Just over one year later (with a surprise but justified nomination in the Best Emerging Artist category in RTÉ Radio 1 Folk Awards 2022), the arrival of There’s a Sea Between Us is due to the organic chemistry of the songwriting, the tenacity and talent of Les SalAmandas, and the people who crowdfunded it into existence. Julie and Colyne are especially grateful to the community of Ballydehob (“from the first time we performed at all there was so much support,” says Julie. “Everyone was delighted to see us just trying”) and to their respective families and friends.

The two vocals gently compliment each other and make the album tracks delicate, fragile, passionate and strong as a human being can be. The first two tracks, Now Is The Time and My Head carry an optimistic feel and a determination coming within.The opening track is about acceptance and moving forward.  Given the roots of Colyne Laverriere, there is the French language used in some songs, making them more exotic to the unfamiliar ear, spicying things up.
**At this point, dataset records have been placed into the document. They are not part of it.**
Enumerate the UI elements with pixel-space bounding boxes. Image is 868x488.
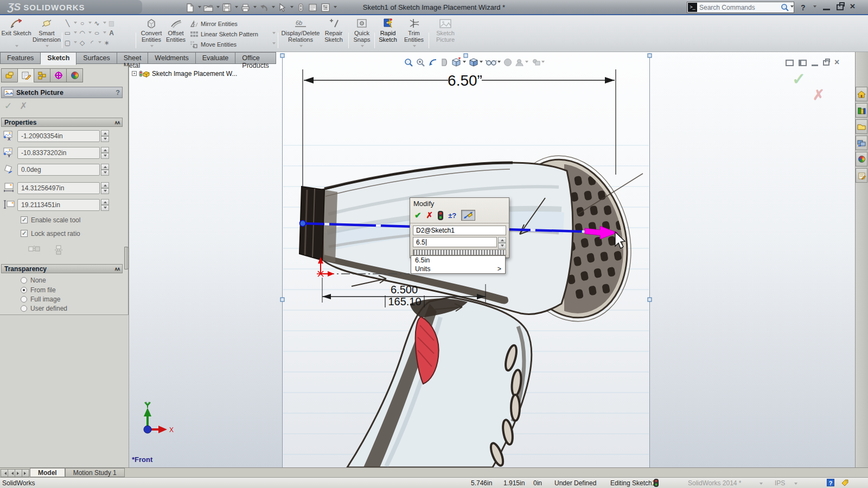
tree-expand-icon[interactable]: + xyxy=(132,71,137,76)
angle-input[interactable]: 0.0deg xyxy=(17,164,100,176)
enable-scale-tool-checkbox[interactable]: ✓ xyxy=(21,216,28,223)
quick-snaps-button[interactable]: Quick Snaps xyxy=(350,17,373,50)
tolerance-button[interactable]: ±? xyxy=(448,211,456,220)
viewport-single-icon[interactable] xyxy=(786,60,794,66)
modify-dialog[interactable]: Modify ✔ ✗ ±? D2@Sketch1 6.5 xyxy=(410,197,509,258)
confirmation-corner-cancel[interactable]: ✗ xyxy=(813,87,825,104)
search-icon[interactable] xyxy=(781,3,789,12)
display-style-icon[interactable] xyxy=(469,57,483,67)
panel-help-icon[interactable]: ? xyxy=(116,89,120,97)
view-settings-icon[interactable] xyxy=(531,58,545,67)
panel-splitter-handle[interactable] xyxy=(124,247,129,269)
modify-cancel-button[interactable]: ✗ xyxy=(426,210,433,220)
slot-tool[interactable]: ▢ xyxy=(63,39,72,47)
dropdown-option-65in[interactable]: 6.5in xyxy=(411,256,505,265)
value-spinner[interactable] xyxy=(498,237,506,247)
edit-appearance-icon[interactable] xyxy=(503,58,512,67)
angle-spinner[interactable] xyxy=(101,164,109,176)
doc-close-icon[interactable]: × xyxy=(834,57,839,67)
design-library-icon[interactable] xyxy=(856,119,867,134)
modify-dialog-title[interactable]: Modify xyxy=(410,198,509,209)
status-version[interactable]: SolidWorks 2014 * xyxy=(688,479,742,487)
display-delete-relations-button[interactable]: 6b Display/Delete Relations xyxy=(281,17,320,50)
close-button[interactable]: × xyxy=(850,1,856,12)
width-spinner[interactable] xyxy=(101,182,109,194)
status-tag-icon[interactable] xyxy=(841,479,849,488)
tab-office-products[interactable]: Office Products xyxy=(235,52,276,64)
circle-tool[interactable]: ○ xyxy=(78,20,87,27)
spline-tool[interactable]: ∿ xyxy=(92,20,101,27)
confirmation-corner-ok[interactable]: ✓ xyxy=(792,69,806,88)
resources-icon[interactable] xyxy=(856,103,867,118)
text-tool[interactable]: A xyxy=(107,29,116,37)
search-commands-box[interactable]: >_ Search Commands xyxy=(687,2,794,13)
search-input[interactable]: Search Commands xyxy=(699,4,781,11)
help-button[interactable]: ? xyxy=(801,3,806,12)
collapse-chevron-icon[interactable]: ∧∧ xyxy=(114,266,119,272)
transparency-section-header[interactable]: Transparency∧∧ xyxy=(1,264,123,273)
ellipse-tool[interactable]: ○ xyxy=(91,29,103,37)
flip-horizontal-icon[interactable] xyxy=(28,245,40,257)
radio-full-image[interactable] xyxy=(21,296,27,303)
linear-pattern-button[interactable]: Linear Sketch Pattern xyxy=(190,29,276,39)
properties-section-header[interactable]: Properties∧∧ xyxy=(1,118,123,127)
help-caret[interactable] xyxy=(813,5,816,9)
restore-button[interactable] xyxy=(837,4,844,10)
tab-sketch[interactable]: Sketch xyxy=(41,52,76,65)
offset-entities-button[interactable]: Offset Entities xyxy=(163,17,189,50)
status-help-icon[interactable]: ? xyxy=(827,479,834,486)
tab-sheet-metal[interactable]: Sheet Metal xyxy=(117,52,149,64)
feature-manager-tab[interactable] xyxy=(1,68,18,82)
rebuild-icon[interactable] xyxy=(438,211,443,220)
apply-scene-icon[interactable] xyxy=(515,58,528,67)
lock-aspect-ratio-checkbox[interactable]: ✓ xyxy=(21,230,28,237)
position-y-spinner[interactable] xyxy=(101,147,109,159)
convert-entities-button[interactable]: Convert Entities xyxy=(138,17,165,50)
viewport-split-icon[interactable] xyxy=(799,60,807,66)
panel-cancel-button[interactable]: ✗ xyxy=(20,101,35,111)
configuration-manager-tab[interactable] xyxy=(34,68,50,82)
exit-sketch-button[interactable]: Exit Sketch xyxy=(1,17,31,50)
radio-user-defined[interactable] xyxy=(21,305,27,312)
appearances-scenes-icon[interactable] xyxy=(856,152,867,166)
tab-nav-prev[interactable] xyxy=(8,469,15,477)
zoom-fit-icon[interactable] xyxy=(404,58,413,67)
dimension-value-input[interactable]: 6.5 xyxy=(413,237,497,247)
tab-evaluate[interactable]: Evaluate xyxy=(196,52,236,64)
tab-weldments[interactable]: Weldments xyxy=(148,52,195,64)
dimxpert-manager-tab[interactable] xyxy=(50,68,67,82)
fillet-tool[interactable]: ◜ xyxy=(87,39,97,47)
panel-ok-button[interactable]: ✓ xyxy=(4,101,20,111)
custom-properties-icon[interactable] xyxy=(856,168,867,183)
home-icon[interactable] xyxy=(856,87,867,101)
doc-restore-icon[interactable] xyxy=(823,60,829,66)
previous-view-icon[interactable] xyxy=(428,58,438,67)
mirror-entities-button[interactable]: Mirror Entities xyxy=(190,18,276,29)
tab-nav-last[interactable] xyxy=(22,469,29,477)
dimension-name-field[interactable]: D2@Sketch1 xyxy=(413,226,506,235)
move-entities-button[interactable]: Move Entities xyxy=(190,39,276,49)
polygon-tool[interactable]: ◇ xyxy=(78,39,87,47)
smart-dimension-button[interactable]: Smart Dimension xyxy=(31,17,62,50)
selection-tool[interactable]: ▨ xyxy=(107,20,116,27)
tree-root-label[interactable]: Sketch Image Placement W... xyxy=(152,70,237,78)
width-input[interactable]: 14.31256497in xyxy=(17,182,100,194)
file-explorer-icon[interactable] xyxy=(856,136,867,150)
minimize-button[interactable] xyxy=(823,9,830,10)
trim-entities-button[interactable]: Trim Entities xyxy=(401,17,426,50)
sketch-picture-button[interactable]: Sketch Picture xyxy=(432,17,459,50)
rectangle-tool[interactable]: ▭ xyxy=(63,29,72,37)
view-orientation-icon[interactable] xyxy=(451,57,466,67)
rapid-sketch-button[interactable]: Rapid Sketch xyxy=(375,17,400,50)
point-tool[interactable]: ∗ xyxy=(102,39,111,47)
position-y-input[interactable]: -10.83373202in xyxy=(17,147,100,159)
zoom-area-icon[interactable] xyxy=(416,58,425,67)
height-spinner[interactable] xyxy=(101,199,109,211)
model-tab[interactable]: Model xyxy=(30,468,65,477)
repair-sketch-button[interactable]: Repair Sketch xyxy=(320,17,347,50)
line-tool[interactable]: ╲ xyxy=(63,20,72,27)
tab-surfaces[interactable]: Surfaces xyxy=(76,52,117,64)
flip-vertical-icon[interactable] xyxy=(54,245,63,257)
modify-ok-button[interactable]: ✔ xyxy=(414,210,422,220)
radio-none[interactable] xyxy=(21,277,27,284)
The two vocals blend pleasantly together and they're backed by mellow melodies throughout the album. The lyrics are, in many cases quite relatable ("they don't get what's in my head, took me some time to discover"), life-observing  ("call me on a Tuesday, tell me how you hate me, how everything was ruined by the day you just had"), life-affirming ("we still love you and we want you well").

Last Chance breaks the chain of melancholic compositions - it is a lively number with a positive message hidden within once again.

The titlle track is quite symbolic if we take in an account the origins of the duo.The slow, somewhat nostalgic track is a perfect example of a combination of English and French in one song.

Both the story and the music of Les SalAmandas show that there are no boundaries for the creative mind and when two kindred spirits team up, the result is refreshing and exciting.